#### Aim of the exercise
Without the pictures, set down every record below exactly as it reads.

#### Materials provided

──────

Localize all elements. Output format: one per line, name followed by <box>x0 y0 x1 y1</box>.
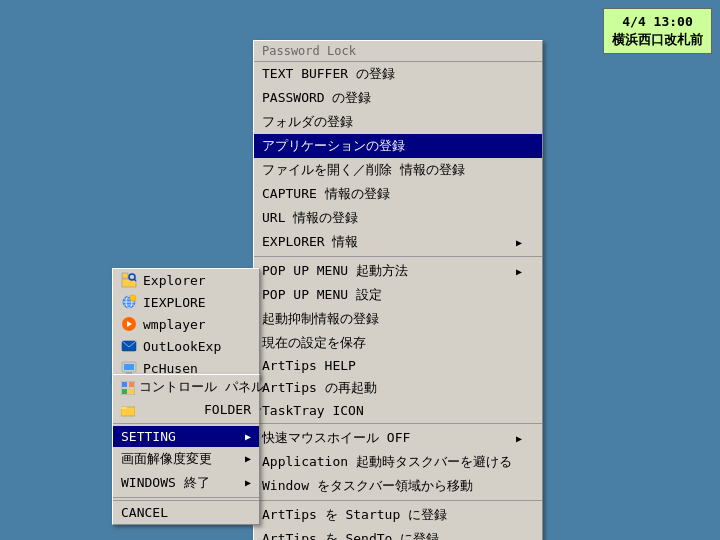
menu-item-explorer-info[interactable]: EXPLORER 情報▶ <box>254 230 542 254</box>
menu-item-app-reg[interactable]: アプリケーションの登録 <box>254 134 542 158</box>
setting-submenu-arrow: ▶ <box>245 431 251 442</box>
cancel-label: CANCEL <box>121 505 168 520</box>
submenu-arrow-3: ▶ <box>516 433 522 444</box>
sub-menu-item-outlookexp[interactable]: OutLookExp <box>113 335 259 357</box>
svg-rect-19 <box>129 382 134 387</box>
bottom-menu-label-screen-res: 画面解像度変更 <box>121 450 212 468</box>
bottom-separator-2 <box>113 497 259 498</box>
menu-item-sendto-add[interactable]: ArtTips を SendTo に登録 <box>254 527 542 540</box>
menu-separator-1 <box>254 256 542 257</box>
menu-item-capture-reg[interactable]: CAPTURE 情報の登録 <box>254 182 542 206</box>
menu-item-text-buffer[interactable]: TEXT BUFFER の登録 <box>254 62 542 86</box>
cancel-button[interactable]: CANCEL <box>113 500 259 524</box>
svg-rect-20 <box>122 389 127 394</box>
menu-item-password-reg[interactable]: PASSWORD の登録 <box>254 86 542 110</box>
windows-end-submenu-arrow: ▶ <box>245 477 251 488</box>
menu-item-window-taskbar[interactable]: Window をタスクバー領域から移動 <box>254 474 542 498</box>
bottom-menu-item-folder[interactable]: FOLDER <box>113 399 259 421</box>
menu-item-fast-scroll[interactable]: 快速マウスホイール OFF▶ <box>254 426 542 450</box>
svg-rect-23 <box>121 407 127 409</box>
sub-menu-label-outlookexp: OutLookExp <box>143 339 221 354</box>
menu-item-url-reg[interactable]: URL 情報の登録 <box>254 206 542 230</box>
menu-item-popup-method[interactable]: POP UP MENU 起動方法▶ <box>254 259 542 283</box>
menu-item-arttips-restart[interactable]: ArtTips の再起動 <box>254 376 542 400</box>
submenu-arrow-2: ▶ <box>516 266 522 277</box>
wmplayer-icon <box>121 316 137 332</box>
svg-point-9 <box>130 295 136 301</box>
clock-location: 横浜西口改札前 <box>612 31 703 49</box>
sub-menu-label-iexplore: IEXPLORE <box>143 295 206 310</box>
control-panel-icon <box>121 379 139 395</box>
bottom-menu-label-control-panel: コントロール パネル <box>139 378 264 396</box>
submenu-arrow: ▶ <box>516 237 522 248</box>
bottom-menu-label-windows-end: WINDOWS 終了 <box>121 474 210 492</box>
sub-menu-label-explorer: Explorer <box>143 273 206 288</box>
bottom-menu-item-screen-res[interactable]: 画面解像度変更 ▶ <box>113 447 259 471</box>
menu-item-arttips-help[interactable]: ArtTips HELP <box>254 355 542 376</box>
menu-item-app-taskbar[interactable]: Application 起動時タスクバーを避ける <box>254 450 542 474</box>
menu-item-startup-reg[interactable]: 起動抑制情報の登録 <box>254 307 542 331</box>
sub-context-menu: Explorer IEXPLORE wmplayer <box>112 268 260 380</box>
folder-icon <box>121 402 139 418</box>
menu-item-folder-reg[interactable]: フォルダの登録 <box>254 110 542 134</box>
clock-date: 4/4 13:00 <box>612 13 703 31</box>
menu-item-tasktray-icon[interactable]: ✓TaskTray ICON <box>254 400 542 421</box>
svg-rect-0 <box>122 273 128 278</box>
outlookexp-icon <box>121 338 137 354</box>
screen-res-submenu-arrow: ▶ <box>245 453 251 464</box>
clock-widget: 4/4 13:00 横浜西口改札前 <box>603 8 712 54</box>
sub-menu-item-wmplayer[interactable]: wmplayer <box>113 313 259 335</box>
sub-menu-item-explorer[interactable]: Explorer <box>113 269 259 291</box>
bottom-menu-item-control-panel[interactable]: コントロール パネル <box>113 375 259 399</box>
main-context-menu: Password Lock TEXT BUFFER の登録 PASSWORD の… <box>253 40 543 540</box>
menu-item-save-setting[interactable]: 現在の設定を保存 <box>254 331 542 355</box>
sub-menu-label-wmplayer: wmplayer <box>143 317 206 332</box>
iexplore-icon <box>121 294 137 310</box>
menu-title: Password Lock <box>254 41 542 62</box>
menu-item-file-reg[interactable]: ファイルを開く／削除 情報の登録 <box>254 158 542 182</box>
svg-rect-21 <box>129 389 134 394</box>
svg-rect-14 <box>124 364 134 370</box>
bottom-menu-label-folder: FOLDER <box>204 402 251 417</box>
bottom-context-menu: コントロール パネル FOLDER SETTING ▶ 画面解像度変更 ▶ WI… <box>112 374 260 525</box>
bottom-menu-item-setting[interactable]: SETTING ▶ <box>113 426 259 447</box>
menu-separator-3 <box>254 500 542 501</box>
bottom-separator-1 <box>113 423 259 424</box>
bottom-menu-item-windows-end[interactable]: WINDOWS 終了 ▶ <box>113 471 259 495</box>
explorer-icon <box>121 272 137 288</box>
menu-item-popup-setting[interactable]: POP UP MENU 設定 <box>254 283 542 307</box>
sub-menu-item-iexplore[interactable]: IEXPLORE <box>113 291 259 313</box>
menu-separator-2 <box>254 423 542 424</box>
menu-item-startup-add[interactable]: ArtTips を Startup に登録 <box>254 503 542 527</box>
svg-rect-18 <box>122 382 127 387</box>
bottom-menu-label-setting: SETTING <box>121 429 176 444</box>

──────

#### Answer to this exercise
Localize all elements. Output format: one per line, name followed by <box>x0 y0 x1 y1</box>.
menu-item-explorer-info[interactable]: EXPLORER 情報▶ <box>254 230 542 254</box>
menu-item-app-reg[interactable]: アプリケーションの登録 <box>254 134 542 158</box>
setting-submenu-arrow: ▶ <box>245 431 251 442</box>
cancel-label: CANCEL <box>121 505 168 520</box>
submenu-arrow-3: ▶ <box>516 433 522 444</box>
sub-menu-item-outlookexp[interactable]: OutLookExp <box>113 335 259 357</box>
svg-rect-19 <box>129 382 134 387</box>
bottom-menu-label-screen-res: 画面解像度変更 <box>121 450 212 468</box>
bottom-separator-2 <box>113 497 259 498</box>
menu-item-sendto-add[interactable]: ArtTips を SendTo に登録 <box>254 527 542 540</box>
menu-separator-1 <box>254 256 542 257</box>
menu-item-capture-reg[interactable]: CAPTURE 情報の登録 <box>254 182 542 206</box>
menu-item-text-buffer[interactable]: TEXT BUFFER の登録 <box>254 62 542 86</box>
cancel-button[interactable]: CANCEL <box>113 500 259 524</box>
svg-rect-20 <box>122 389 127 394</box>
menu-item-password-reg[interactable]: PASSWORD の登録 <box>254 86 542 110</box>
windows-end-submenu-arrow: ▶ <box>245 477 251 488</box>
menu-item-window-taskbar[interactable]: Window をタスクバー領域から移動 <box>254 474 542 498</box>
bottom-menu-item-folder[interactable]: FOLDER <box>113 399 259 421</box>
menu-item-fast-scroll[interactable]: 快速マウスホイール OFF▶ <box>254 426 542 450</box>
svg-rect-23 <box>121 407 127 409</box>
sub-menu-label-outlookexp: OutLookExp <box>143 339 221 354</box>
menu-item-url-reg[interactable]: URL 情報の登録 <box>254 206 542 230</box>
menu-item-popup-method[interactable]: POP UP MENU 起動方法▶ <box>254 259 542 283</box>
menu-item-arttips-restart[interactable]: ArtTips の再起動 <box>254 376 542 400</box>
submenu-arrow-2: ▶ <box>516 266 522 277</box>
wmplayer-icon <box>121 316 137 332</box>
svg-point-9 <box>130 295 136 301</box>
clock-location: 横浜西口改札前 <box>612 31 703 49</box>
sub-menu-label-iexplore: IEXPLORE <box>143 295 206 310</box>
control-panel-icon <box>121 379 139 395</box>
bottom-menu-label-control-panel: コントロール パネル <box>139 378 264 396</box>
submenu-arrow: ▶ <box>516 237 522 248</box>
bottom-menu-label-windows-end: WINDOWS 終了 <box>121 474 210 492</box>
sub-menu-label-explorer: Explorer <box>143 273 206 288</box>
bottom-menu-item-screen-res[interactable]: 画面解像度変更 ▶ <box>113 447 259 471</box>
menu-item-arttips-help[interactable]: ArtTips HELP <box>254 355 542 376</box>
menu-item-app-taskbar[interactable]: Application 起動時タスクバーを避ける <box>254 450 542 474</box>
menu-item-startup-reg[interactable]: 起動抑制情報の登録 <box>254 307 542 331</box>
sub-context-menu: Explorer IEXPLORE wmplayer <box>112 268 260 380</box>
folder-icon <box>121 402 139 418</box>
menu-item-folder-reg[interactable]: フォルダの登録 <box>254 110 542 134</box>
clock-date: 4/4 13:00 <box>612 13 703 31</box>
menu-item-tasktray-icon[interactable]: ✓TaskTray ICON <box>254 400 542 421</box>
svg-rect-0 <box>122 273 128 278</box>
outlookexp-icon <box>121 338 137 354</box>
screen-res-submenu-arrow: ▶ <box>245 453 251 464</box>
clock-widget: 4/4 13:00 横浜西口改札前 <box>603 8 712 54</box>
sub-menu-item-wmplayer[interactable]: wmplayer <box>113 313 259 335</box>
sub-menu-item-explorer[interactable]: Explorer <box>113 269 259 291</box>
bottom-menu-item-control-panel[interactable]: コントロール パネル <box>113 375 259 399</box>
main-context-menu: Password Lock TEXT BUFFER の登録 PASSWORD の… <box>253 40 543 540</box>
menu-item-save-setting[interactable]: 現在の設定を保存 <box>254 331 542 355</box>
sub-menu-label-wmplayer: wmplayer <box>143 317 206 332</box>
iexplore-icon <box>121 294 137 310</box>
menu-title: Password Lock <box>254 41 542 62</box>
menu-item-file-reg[interactable]: ファイルを開く／削除 情報の登録 <box>254 158 542 182</box>
svg-rect-21 <box>129 389 134 394</box>
svg-rect-14 <box>124 364 134 370</box>
bottom-menu-label-folder: FOLDER <box>204 402 251 417</box>
bottom-context-menu: コントロール パネル FOLDER SETTING ▶ 画面解像度変更 ▶ WI… <box>112 374 260 525</box>
bottom-menu-item-setting[interactable]: SETTING ▶ <box>113 426 259 447</box>
menu-separator-3 <box>254 500 542 501</box>
bottom-separator-1 <box>113 423 259 424</box>
bottom-menu-item-windows-end[interactable]: WINDOWS 終了 ▶ <box>113 471 259 495</box>
explorer-icon <box>121 272 137 288</box>
menu-item-popup-setting[interactable]: POP UP MENU 設定 <box>254 283 542 307</box>
sub-menu-item-iexplore[interactable]: IEXPLORE <box>113 291 259 313</box>
menu-separator-2 <box>254 423 542 424</box>
menu-item-startup-add[interactable]: ArtTips を Startup に登録 <box>254 503 542 527</box>
svg-rect-18 <box>122 382 127 387</box>
bottom-menu-label-setting: SETTING <box>121 429 176 444</box>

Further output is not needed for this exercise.